# Findley SP this weekend



## Wannabitawerm (Apr 13, 2004)

I'll be on site#119 this weekend. Stop by if your out or look for me on the lake, I'll be in the off white and gold MFG. 

By the way, the gills are moving up on the beds.


----------



## WalleyeGuy (Apr 9, 2004)

I fished it this past Sunday Sam.
A lot of Cats and a few gills. The water is really warm to the touch, feels like it is running close to 78 degress.
I may be there one day this weekend, all depends on conditions at erie.


----------



## soroker74 (Feb 27, 2006)

I have been going there for most of the season so far and have come back withat the very least with a bunch of catch and release but I have walked outh with a total of about 20-25 keepers mostly gills and pumpkinseeds, and just a couple of crappie. By the way whats up WalleyeGuy you remember me from the ogf party in Elyria earlier this year, I was there with harle96. I am off to Hinckley Reservation today I will let y'all know how that goes.


----------



## WalleyeGuy (Apr 9, 2004)

Sorry Soroker.
I missed that party. I was sicker than a sheephead that weekend.
I kept that cold for nearly 3 weeks.
If I hit Findlay State Park, I will be in a camo canoe, 14 foot River Rouge with a 3 HP electric, leaving a heck of a wake behind me.


----------



## Wannabitawerm (Apr 13, 2004)

Cats started hitting pretty good.
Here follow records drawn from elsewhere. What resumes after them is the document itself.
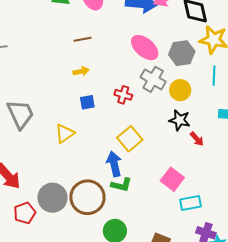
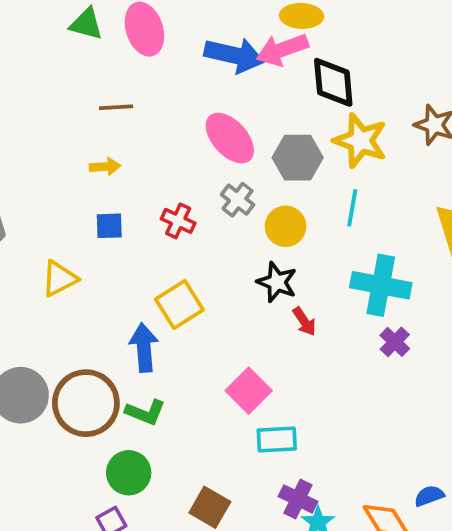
gray cross: (153, 79) -> (238, 200), size x0.7
green L-shape: (121, 185) -> (145, 412), moved

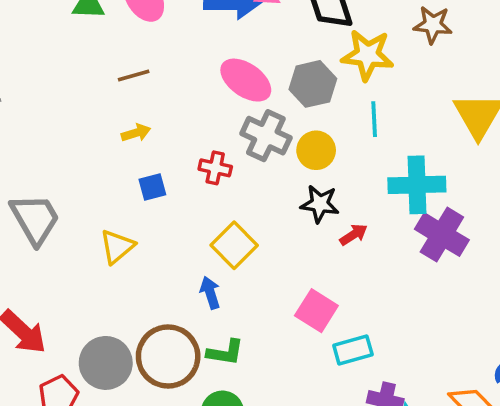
gray cross: (238, 200) -> (266, 136), size x1.5
red arrow: (304, 321) -> (354, 235), turned -76
purple cross: (395, 342) -> (442, 235), size x1.8
blue arrow: (144, 348) -> (210, 293), size x0.7

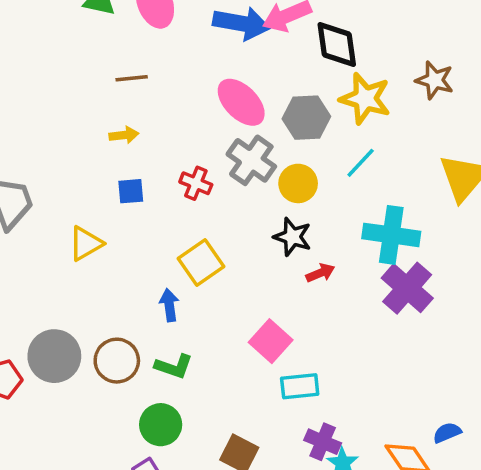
cyan line: (374, 119) -> (361, 163), turned 36
brown circle: (168, 357) -> (117, 361), size x0.7

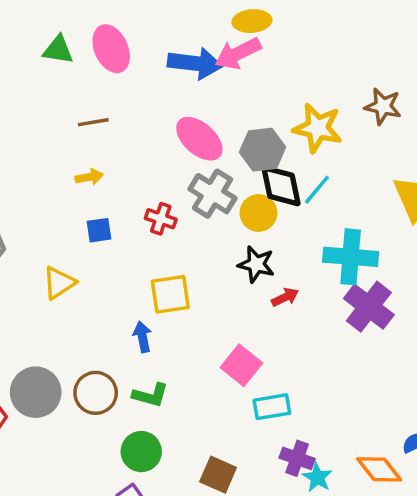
black diamond: (337, 45) -> (281, 186), moved
yellow square: (201, 263) -> (170, 294), turned 30

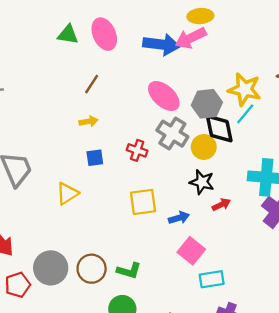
brown line: (93, 122) -> (92, 84), turned -48
cyan line: (317, 190) -> (245, 114), moved
blue arrow: (142, 337) -> (179, 218), moved, turned 84

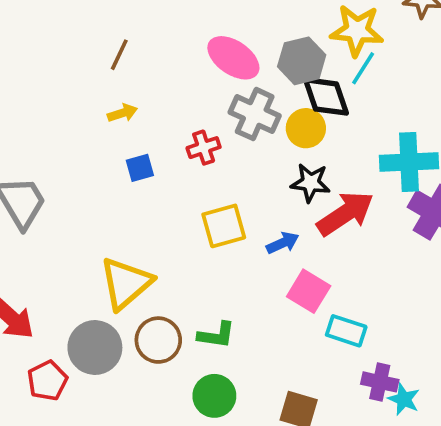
red cross: (137, 150) -> (204, 148), turned -30
yellow triangle: (67, 193) -> (126, 283), moved, size x1.5
red arrow: (221, 205) -> (345, 213), size x2.0
cyan rectangle: (212, 279) -> (346, 331), turned 35

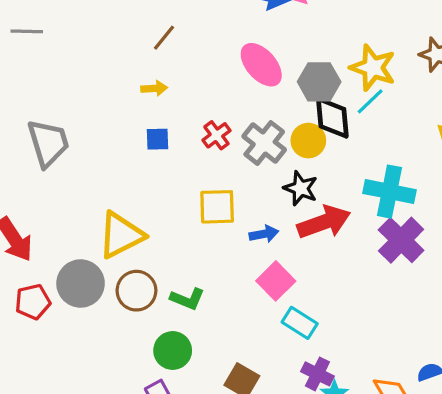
gray cross: (255, 114) -> (264, 143), moved
red cross: (204, 148) -> (216, 135), turned -32

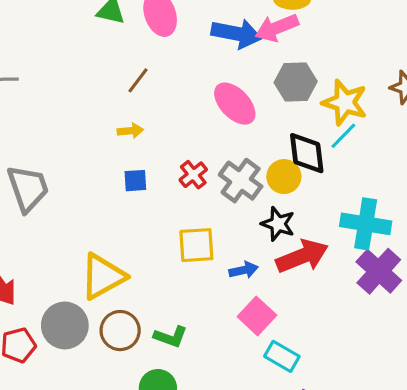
gray hexagon: (319, 82) -> (296, 82), moved

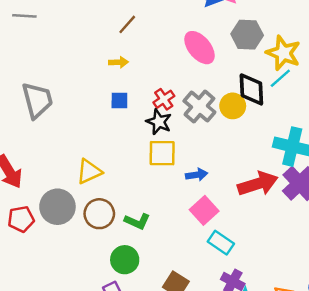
black star: (278, 224) -> (159, 122), moved
red arrow: (302, 256) -> (258, 184), moved
yellow triangle: (103, 276) -> (89, 172), size x0.7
There's not too much to speak of in the lake anymore. You can have a few good days here and there, but until the white amurs are gone, look for the lake to continue to decline. There is no vegetation in the lake to filter the sediment so the lake will stay brown for quite a while. The lake needs a draw down so the vegetation can get a foothold again. Those white amurs need to be removed or thinned. (Just venting). I'm still out on site 242 for a few more weeks. 

WalleyeGuy, check your pm's.


----------